In sports, everyone is a winner—some people just win better than others. Like Jeremy Lin, the undrafted Taiwanese-American Harvard guy who signed a two-year, partially guaranteed contract with the Warriors and immediately became the NBA's most popular 12th man.

Lin's a great story — his father, a 5-foot-6 immigrant, taught himself the game as an engineering doctoral student at Purdue by watching old videotape of Kareem Abdul-Jabbar, with whom he shared nothing more than a taste in eyewear — and I can't imagine a better scenario for Lin than playing in his native Bay Area for a yell-at-the-clouds crazy man who is sure to throw the guard some minutes during one of his habitual fits. Even if Lin spends 82 games watching the dance team, it's a safe bet you'll find his jersey everywhere from San Jose to El Cerrito, to say nothing of Taipei.

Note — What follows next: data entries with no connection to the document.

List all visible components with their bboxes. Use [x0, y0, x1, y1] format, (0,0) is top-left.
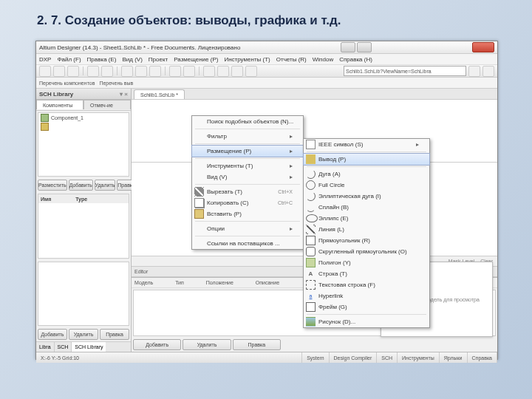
tool-misc3-icon[interactable] [231, 66, 243, 77]
shortcut-label: Ctrl+X [265, 189, 293, 194]
list-item[interactable]: Component_1 [38, 113, 129, 122]
tool-copy-icon[interactable] [135, 66, 147, 77]
menu-item[interactable]: Эллипс (E) [304, 213, 429, 224]
maximize-button[interactable] [357, 42, 372, 52]
menu-item[interactable]: Размещение (P)▸ [191, 145, 304, 157]
tool-nav1-icon[interactable] [468, 66, 480, 77]
tool-redo-icon[interactable] [183, 66, 195, 77]
img-icon [306, 317, 316, 327]
status-tools[interactable]: Инструменты [398, 352, 440, 363]
menu-item[interactable]: Линия (L) [304, 224, 429, 235]
path-box[interactable]: Schlib1.SchLib?ViewName=SchLibra [344, 66, 466, 76]
menu-item[interactable]: Текстовая строка (F) [304, 279, 429, 290]
menu-item[interactable]: Инструменты (T)▸ [192, 160, 303, 171]
tab-marking[interactable]: Отмеч-ие [83, 100, 131, 109]
aliases-list[interactable]: ИмяType [38, 194, 129, 258]
panel-header: SCH Library ▾ × [36, 89, 131, 100]
menu-item-label: Инструменты (T) [207, 163, 253, 169]
panel-close-icon[interactable]: ▾ × [120, 91, 128, 98]
tool-cut-icon[interactable] [121, 66, 133, 77]
footer-tab[interactable]: Libra [36, 342, 55, 352]
menu-edit[interactable]: Правка (E) [87, 56, 117, 63]
menu-item[interactable]: Прямоугольник (R) [304, 235, 429, 246]
tool-misc-icon[interactable] [203, 66, 215, 77]
circ-icon [306, 180, 316, 190]
menu-window[interactable]: Window [313, 56, 333, 63]
menu-item[interactable]: aHyperlink [304, 290, 429, 301]
menu-project[interactable]: Проект [149, 56, 168, 63]
menu-reports[interactable]: Отчеты (R) [276, 56, 307, 63]
add-button[interactable]: Добавить [38, 329, 67, 340]
menu-item[interactable]: Вид (V)▸ [192, 171, 303, 183]
tool-nav2-icon[interactable] [482, 66, 494, 77]
tool-paste-icon[interactable] [149, 66, 161, 77]
menu-item[interactable]: Full Circle [304, 180, 429, 191]
menu-item[interactable]: Скругленный прямоугольник (O) [304, 246, 429, 257]
tb2-item[interactable]: Перечень компонентов [39, 81, 95, 86]
tool-new-icon[interactable] [39, 66, 51, 77]
footer-tab[interactable]: SCH Library [72, 342, 106, 352]
add-button[interactable]: Добавить [133, 339, 181, 350]
menu-item[interactable]: Эллиптическая дуга (I) [304, 191, 429, 202]
minimize-button[interactable] [341, 42, 355, 52]
status-sch[interactable]: SCH [377, 352, 398, 363]
menu-item[interactable]: AСтрока (T) [304, 268, 429, 279]
tool-open-icon[interactable] [53, 66, 65, 77]
edit-button[interactable]: Правка [233, 339, 281, 350]
menu-dxp[interactable]: DXP [39, 56, 51, 63]
status-shortcuts[interactable]: Ярлыки [440, 352, 468, 363]
tab-components[interactable]: Компоненты [36, 100, 83, 109]
tool-print-icon[interactable] [87, 66, 99, 77]
menu-item[interactable]: Рисунок (D)... [304, 316, 429, 327]
delete-button[interactable]: Удалить [183, 339, 231, 350]
component-list[interactable]: Component_1 [38, 112, 129, 177]
tb2-item[interactable]: Перечень выв [99, 81, 133, 86]
menu-item[interactable]: Полигон (Y) [304, 257, 429, 268]
close-button[interactable] [472, 42, 494, 52]
menu-item[interactable]: Дуга (A) [304, 168, 429, 180]
menu-file[interactable]: Файл (F) [57, 56, 81, 63]
place-button[interactable]: Разместить [38, 180, 67, 191]
doc-tab[interactable]: Schlib1.SchLib * [134, 89, 185, 99]
col-model: Модель [134, 280, 153, 285]
menu-item-label: Строка (T) [318, 270, 347, 277]
menu-item[interactable]: Сплайн (B) [304, 202, 429, 213]
menu-item-label: Фрейм (G) [318, 304, 347, 310]
delete-button[interactable]: Удалить [95, 180, 116, 191]
menu-view[interactable]: Вид (V) [122, 56, 142, 63]
tool-misc4-icon[interactable] [245, 66, 257, 77]
status-help[interactable]: Справка [468, 352, 497, 363]
menu-item[interactable]: Копировать (C)Ctrl+C [192, 197, 303, 208]
menu-place[interactable]: Размещение (P) [174, 56, 218, 63]
menu-tools[interactable]: Инструменты (T) [224, 56, 270, 63]
edit-button[interactable]: Правка [100, 329, 129, 340]
status-system[interactable]: System [302, 352, 329, 363]
menu-item[interactable]: Поиск подобных объектов (N)... [192, 116, 303, 127]
tool-undo-icon[interactable] [169, 66, 181, 77]
menu-item[interactable]: Опции▸ [192, 223, 303, 234]
menu-help[interactable]: Справка (H) [339, 56, 372, 63]
pins-list[interactable] [38, 262, 129, 326]
menu-item[interactable]: IEEE символ (S)▸ [304, 139, 429, 150]
menu-item[interactable]: Ссылки на поставщиков ... [192, 238, 303, 249]
menu-item[interactable]: Вырезать (T)Ctrl+X [192, 186, 303, 197]
link-icon: a [306, 291, 316, 301]
paste-icon [194, 209, 204, 219]
status-compiler[interactable]: Design Compiler [330, 352, 378, 363]
footer-tab[interactable]: SCH [55, 342, 72, 352]
add-button[interactable]: Добавить [69, 180, 93, 191]
menu-item-label: Дуга (A) [318, 171, 341, 177]
col-type: Тип [175, 280, 184, 285]
tool-save-icon[interactable] [67, 66, 79, 77]
menu-item[interactable]: Вставить (P) [192, 208, 303, 219]
menu-item[interactable]: Вывод (P) [303, 153, 430, 166]
poly-icon [306, 258, 316, 267]
menu-item[interactable]: Фрейм (G) [304, 301, 429, 313]
delete-button[interactable]: Удалить [69, 329, 98, 340]
menu-item[interactable]: Фильтр▸ [192, 131, 303, 142]
list-item[interactable] [38, 122, 129, 131]
main-toolbar: Schlib1.SchLib?ViewName=SchLibra [36, 65, 497, 78]
tool-zoom-icon[interactable] [101, 66, 113, 77]
line-icon [306, 225, 316, 234]
tool-misc2-icon[interactable] [217, 66, 229, 77]
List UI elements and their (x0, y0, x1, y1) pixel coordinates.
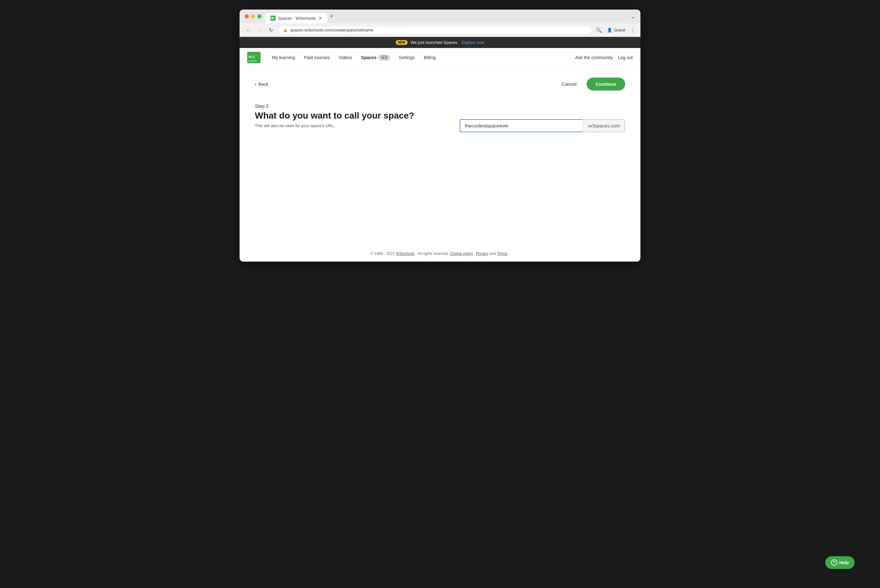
traffic-lights (245, 14, 262, 22)
url-text: spaces.w3schools.com/createspace/setname (290, 28, 373, 32)
footer-w3schools-link[interactable]: W3schools (396, 251, 415, 256)
guest-label: Guest (614, 28, 625, 32)
url-bar[interactable]: 🔒 spaces.w3schools.com/createspace/setna… (278, 26, 592, 34)
nav-videos[interactable]: Videos (335, 49, 356, 66)
footer-and: and (490, 251, 497, 256)
explore-link[interactable]: Explore now (462, 40, 484, 45)
tab-title: Spaces - W3schools (278, 16, 316, 21)
continue-button[interactable]: Continue (587, 78, 625, 91)
back-nav-button[interactable]: ← (245, 26, 252, 34)
svg-text:W3: W3 (248, 54, 254, 59)
logout-button[interactable]: Log out (618, 55, 633, 60)
svg-text:W: W (271, 16, 274, 20)
space-name-row: .w3spaces.com (460, 119, 625, 132)
banner-message: We just launched Spaces. (411, 40, 459, 45)
account-button[interactable]: 👤 Guest (607, 28, 625, 32)
menu-dots-icon[interactable]: ⋮ (630, 27, 635, 33)
lock-icon: 🔒 (283, 28, 287, 32)
back-arrow-icon: ‹ (255, 81, 256, 87)
new-tab-button[interactable]: + (327, 13, 336, 23)
page-content: ‹ Back Cancel Continue Step 2 What do yo… (239, 68, 641, 245)
nav-spaces[interactable]: Spaces NEW (357, 49, 394, 66)
minimize-button[interactable] (251, 14, 255, 18)
ask-community-link[interactable]: Ask the community (575, 55, 613, 60)
nav-links: My learning Paid courses Videos Spaces N… (268, 49, 575, 66)
search-icon[interactable]: 🔍 (596, 27, 602, 33)
account-icon: 👤 (607, 28, 612, 32)
svg-text:schools: schools (248, 59, 257, 62)
nav-my-learning[interactable]: My learning (268, 49, 299, 66)
footer-rights: . All rights reserved. (415, 251, 449, 256)
spaces-label: Spaces (361, 55, 377, 60)
back-label: Back (258, 82, 268, 87)
nav-paid-courses[interactable]: Paid courses (300, 49, 333, 66)
nav-billing[interactable]: Billing (420, 49, 439, 66)
nav-right: Ask the community Log out (575, 55, 633, 60)
page-footer: © 1999 - 2021 W3schools . All rights res… (239, 245, 641, 262)
address-bar: ← → ↻ 🔒 spaces.w3schools.com/createspace… (239, 23, 641, 37)
address-icons: 🔍 👤 Guest ⋮ (596, 27, 635, 33)
banner-new-badge: NEW (396, 40, 408, 45)
top-actions: Cancel Continue (557, 78, 625, 91)
forward-nav-button[interactable]: → (256, 26, 264, 34)
announcement-banner: NEW We just launched Spaces. Explore now (239, 37, 641, 48)
footer-period: . (508, 251, 509, 256)
tab-menu-icon[interactable]: ⌄ (630, 13, 635, 23)
step-label: Step 2 (255, 103, 625, 109)
w3schools-logo[interactable]: W3 schools (247, 48, 260, 67)
close-button[interactable] (245, 14, 249, 18)
footer-terms-link[interactable]: Terms (497, 251, 507, 256)
maximize-button[interactable] (257, 14, 262, 18)
footer-privacy-link[interactable]: Privacy (476, 251, 488, 256)
tab-close-icon[interactable]: ✕ (319, 16, 322, 21)
reload-button[interactable]: ↻ (268, 26, 274, 34)
cancel-button[interactable]: Cancel (557, 79, 582, 89)
footer-cookie-policy-link[interactable]: Cookie policy (450, 251, 473, 256)
tab-favicon: W (271, 16, 275, 21)
spaces-new-badge: NEW (379, 55, 390, 60)
title-bar: W Spaces - W3schools ✕ + ⌄ (239, 9, 641, 23)
footer-copyright: © 1999 - 2021 (371, 251, 395, 256)
tabs-area: W Spaces - W3schools ✕ + ⌄ (265, 13, 635, 23)
main-nav: W3 schools My learning Paid courses Vide… (239, 48, 641, 68)
browser-window: W Spaces - W3schools ✕ + ⌄ ← → ↻ 🔒 space… (239, 9, 641, 262)
space-name-input[interactable] (460, 119, 582, 132)
back-button[interactable]: ‹ Back (255, 80, 268, 88)
active-tab[interactable]: W Spaces - W3schools ✕ (265, 13, 327, 23)
spaces-badge: Spaces NEW (361, 55, 390, 60)
url-suffix: .w3spaces.com (582, 119, 625, 132)
back-row: ‹ Back Cancel Continue (255, 78, 625, 91)
nav-settings[interactable]: Settings (395, 49, 419, 66)
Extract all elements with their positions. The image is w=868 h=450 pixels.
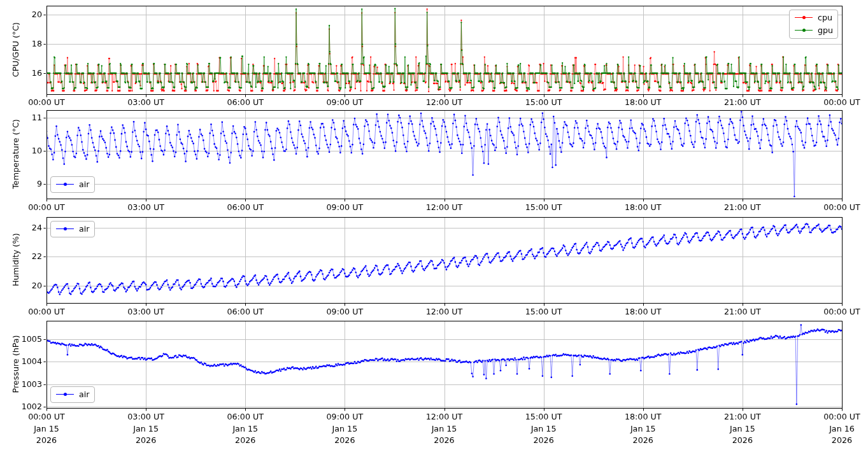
x-tick-label: 03:00 UT: [114, 412, 178, 421]
ylabel-humidity: Humidity (%): [11, 233, 20, 286]
x-tick-label: 21:00 UT: [711, 202, 774, 212]
x-tick-label: 18:00 UT: [611, 202, 675, 212]
legend-item-air-pressure: air: [55, 388, 90, 401]
x-tick-label: 00:00 UT: [15, 412, 78, 421]
x-tick-date-label: Jan 15: [313, 424, 376, 433]
x-tick-date-label: Jan 15: [213, 424, 277, 433]
figure: 00:00 UT03:00 UT06:00 UT09:00 UT12:00 UT…: [0, 0, 868, 450]
gpu-line-marker-icon: [794, 29, 813, 32]
x-tick-label: 12:00 UT: [413, 97, 476, 107]
x-tick-label: 03:00 UT: [114, 97, 178, 107]
y-tick-label: 9: [4, 179, 42, 189]
x-tick-label: 06:00 UT: [213, 412, 277, 421]
x-tick-label: 00:00 UT: [810, 202, 868, 212]
x-tick-label: 12:00 UT: [413, 202, 476, 212]
air-line-marker-icon: [55, 183, 75, 186]
y-tick-label: 1004: [4, 356, 42, 367]
y-tick-label: 20: [4, 281, 42, 291]
x-tick-label: 00:00 UT: [15, 202, 78, 212]
legend-label-gpu: gpu: [818, 27, 833, 35]
x-tick-label: 00:00 UT: [15, 307, 78, 316]
x-tick-label: 15:00 UT: [512, 97, 576, 107]
y-tick-label: 24: [4, 223, 42, 233]
x-tick-label: 06:00 UT: [213, 307, 277, 316]
x-tick-label: 00:00 UT: [810, 412, 868, 421]
x-tick-date-label: Jan 15: [413, 424, 476, 433]
x-tick-date-label: Jan 15: [611, 424, 675, 433]
x-tick-label: 15:00 UT: [512, 307, 576, 316]
y-tick-label: 22: [4, 251, 42, 262]
x-tick-label: 21:00 UT: [711, 412, 774, 421]
x-tick-label: 03:00 UT: [114, 307, 178, 316]
x-tick-label: 12:00 UT: [413, 307, 476, 316]
y-tick-label: 16: [4, 68, 42, 78]
x-tick-year-label: 2026: [810, 435, 868, 445]
x-tick-label: 03:00 UT: [114, 202, 178, 212]
y-tick-label: 11: [4, 113, 42, 123]
x-tick-date-label: Jan 15: [711, 424, 774, 433]
air-line-marker-icon: [55, 227, 75, 231]
legend-humidity: air: [50, 221, 95, 237]
x-tick-date-label: Jan 16: [810, 424, 868, 433]
x-tick-year-label: 2026: [213, 435, 277, 445]
x-tick-label: 09:00 UT: [313, 307, 376, 316]
x-tick-label: 06:00 UT: [213, 202, 277, 212]
legend-cpu-gpu: cpu gpu: [789, 10, 838, 39]
x-tick-date-label: Jan 15: [114, 424, 178, 433]
x-tick-label: 15:00 UT: [512, 202, 576, 212]
legend-item-air-humidity: air: [55, 223, 90, 236]
x-tick-year-label: 2026: [15, 435, 78, 445]
x-tick-label: 09:00 UT: [313, 97, 376, 107]
y-tick-label: 20: [4, 10, 42, 20]
ylabel-temperature: Temperature (°C): [11, 119, 20, 189]
x-tick-label: 18:00 UT: [611, 412, 675, 421]
y-tick-label: 1002: [4, 402, 42, 412]
x-tick-year-label: 2026: [313, 435, 376, 445]
x-tick-label: 18:00 UT: [611, 307, 675, 316]
air-line-marker-icon: [55, 393, 75, 397]
legend-item-air-temp: air: [55, 178, 90, 191]
ylabel-cpu-gpu: CPU/GPU (°C): [11, 22, 20, 77]
x-tick-label: 09:00 UT: [313, 412, 376, 421]
x-tick-label: 21:00 UT: [711, 97, 774, 107]
x-tick-year-label: 2026: [114, 435, 178, 445]
x-tick-label: 09:00 UT: [313, 202, 376, 212]
y-tick-label: 1003: [4, 379, 42, 390]
chart-canvas: [0, 0, 868, 450]
x-tick-label: 00:00 UT: [15, 97, 78, 107]
x-tick-date-label: Jan 15: [512, 424, 576, 433]
ylabel-pressure: Pressure (hPa): [11, 335, 20, 393]
x-tick-label: 21:00 UT: [711, 307, 774, 316]
x-tick-date-label: Jan 15: [15, 424, 78, 433]
legend-label-cpu: cpu: [818, 14, 832, 22]
x-tick-year-label: 2026: [711, 435, 774, 445]
x-tick-year-label: 2026: [611, 435, 675, 445]
legend-temperature: air: [50, 176, 95, 193]
legend-item-cpu: cpu: [794, 11, 833, 24]
legend-label-air-humidity: air: [79, 225, 90, 234]
x-tick-label: 18:00 UT: [611, 97, 675, 107]
legend-label-air-pressure: air: [79, 391, 90, 399]
x-tick-label: 06:00 UT: [213, 97, 277, 107]
x-tick-label: 00:00 UT: [810, 97, 868, 107]
y-tick-label: 1005: [4, 334, 42, 344]
y-tick-label: 10: [4, 146, 42, 156]
cpu-line-marker-icon: [794, 16, 813, 20]
x-tick-label: 15:00 UT: [512, 412, 576, 421]
x-tick-label: 12:00 UT: [413, 412, 476, 421]
x-tick-year-label: 2026: [512, 435, 576, 445]
legend-label-air-temp: air: [79, 181, 90, 189]
legend-pressure: air: [50, 386, 95, 403]
x-tick-year-label: 2026: [413, 435, 476, 445]
x-tick-label: 00:00 UT: [810, 307, 868, 316]
y-tick-label: 18: [4, 39, 42, 49]
legend-item-gpu: gpu: [794, 24, 833, 37]
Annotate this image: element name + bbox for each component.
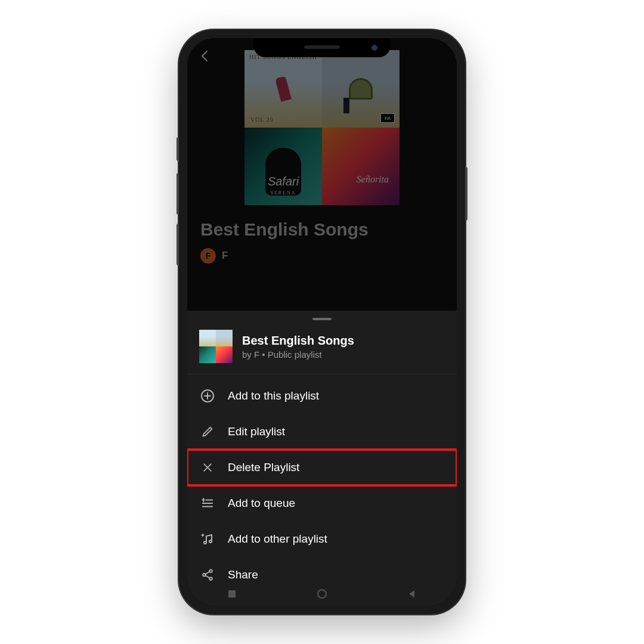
menu-item-label: Add to this playlist xyxy=(228,389,319,402)
phone-side-button xyxy=(465,167,467,221)
sheet-grabber[interactable] xyxy=(312,318,332,320)
share-icon xyxy=(200,568,215,582)
queue-icon xyxy=(200,496,215,510)
phone-side-button xyxy=(177,137,179,161)
sheet-subtitle: by F • Public playlist xyxy=(242,349,354,360)
phone-side-button xyxy=(177,173,179,215)
svg-rect-6 xyxy=(228,590,236,597)
music-plus-icon xyxy=(200,532,215,546)
menu-add-to-queue[interactable]: Add to queue xyxy=(187,485,457,521)
phone-frame: HIT SONGS ENGLISH VOL 20 PA Safari SEREN… xyxy=(179,30,465,614)
menu-add-to-other-playlist[interactable]: Add to other playlist xyxy=(187,521,457,557)
nav-recent-button[interactable] xyxy=(227,589,237,599)
context-menu-sheet: Best English Songs by F • Public playlis… xyxy=(187,311,457,606)
close-icon xyxy=(200,460,215,475)
pencil-icon xyxy=(200,425,215,439)
menu-item-label: Add to other playlist xyxy=(228,532,327,546)
app-screen: HIT SONGS ENGLISH VOL 20 PA Safari SEREN… xyxy=(187,38,457,606)
menu-edit-playlist[interactable]: Edit playlist xyxy=(187,414,457,450)
front-camera xyxy=(371,45,377,51)
menu-item-label: Delete Playlist xyxy=(228,461,299,474)
nav-back-button[interactable] xyxy=(407,589,417,599)
plus-circle-icon xyxy=(200,389,215,403)
svg-point-1 xyxy=(204,541,206,544)
menu-delete-playlist[interactable]: Delete Playlist xyxy=(187,450,457,485)
android-nav-bar xyxy=(187,582,457,606)
menu-add-to-this-playlist[interactable]: Add to this playlist xyxy=(187,378,457,414)
menu-list: Add to this playlist Edit playlist Delet… xyxy=(187,374,457,593)
svg-point-2 xyxy=(209,540,212,543)
device-notch xyxy=(253,38,391,57)
nav-home-button[interactable] xyxy=(317,589,327,599)
sheet-header: Best English Songs by F • Public playlis… xyxy=(187,326,457,374)
menu-item-label: Edit playlist xyxy=(228,425,285,438)
playlist-mini-cover xyxy=(199,330,233,363)
menu-item-label: Share xyxy=(228,568,258,581)
svg-point-7 xyxy=(318,590,326,598)
speaker-grille xyxy=(304,45,340,49)
menu-item-label: Add to queue xyxy=(228,497,295,510)
phone-side-button xyxy=(177,224,179,265)
sheet-title: Best English Songs xyxy=(242,333,354,348)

Most of the talk about Lin, to this point, has centered on his heritage (ESPN, in January: "In the Asian-American community, academics are king and immigrant parents are usually more concerned with a GPA than PPG") and his education (SI.com, in advance of a Harvard-Cornell game later that month: "[A] couple of teams whose GPAs are more important than their scoring average"). He is busting stereotypes left and right, people always say, unwittingly forcing on him a different kind of stereotype: the humble standard-bearer. Lin himself doesn't sound particularly keen on that role. And it's worth noting that a 6-foot-3 guy from the suburbs — one who tore through high school ball, won all manner of statewide player of the year honors, and did plenty of time on an elite AAU circuit — isn't exactly an anomaly in today's NBA. So instead, let's just point out that Lin can play a little. In May, John Hollinger rated him a late first-round/early second-round prospect with better potential than the guy the Warriors took with their sixth pick, Ekpe Udoh. And he traded fours with John Wall in a summer league game that made everyone sit up and pay attention:

Lin won't be a star, and until he gets a jump shot and a better left hand he probably won't figure prominently in the Warriors' rotation. But as a rookie, if he sticks with the team long enough, he will have the honor of hearing his name chanted unironically by thinning crowds at the end of blowouts. There's glory in that.